Telling others not to bring up a death or traumatic event in the days before an anniversary can help friends or family struggling with trauma to avoid undue stress.
Make plans – even if it’s something small like going to a movie with a loved one or a board game night with friends. “It is important not to isolate yourself. Instead make efforts to be with others,” the National Center for PTSD says.
If you don’t want to confide in friends and family, talk to a trauma therapist. These experts are specifically trained in techniques such as eye movement desensitization and reprocessing therapy. The therapy, first tested in 1989, involves moving your eyes a specific way while you process traumatic memories. It can improve mood without having to talk about negative events, the Cleveland Clinic says.
All in the technique
Mental health experts recommend some tools that can alleviate the anniversary effect.

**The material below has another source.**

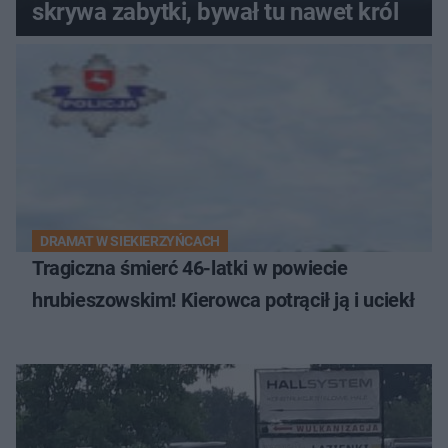
skrywa zabytki, bywał tu nawet król
DRAMAT W SIEKIERZYŃCACH
Tragiczna śmierć 46-latki w powiecie
hrubieszowskim! Kierowca potrącił ją i uciekł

If you are feeling stressed or stuck thinking about the event, focus on the five senses – sight, smell, touch, sound and taste – to bring you back to the present, the National Alliance on Mental Illness says. This might start with the feel of your clothing, the sound of bird chirping nearby or the smell of food wafting from a restaurant.
“Then notice four of each, then three of each, and so on,” the alliance advises.
Being told to stay positive may make you roll your eyes, but thinking positively can reduce stress, according to Johns Hopkins Medicine. Bring up some of those silly cat videos on your phone – the simple acts of smiling and laughing fight stress by lowering heart rate and blood pressure.
Or pay it forward: send someone a thoughtful card or buy a coffee for a stranger. Making others feel good can make you feel good about yourself.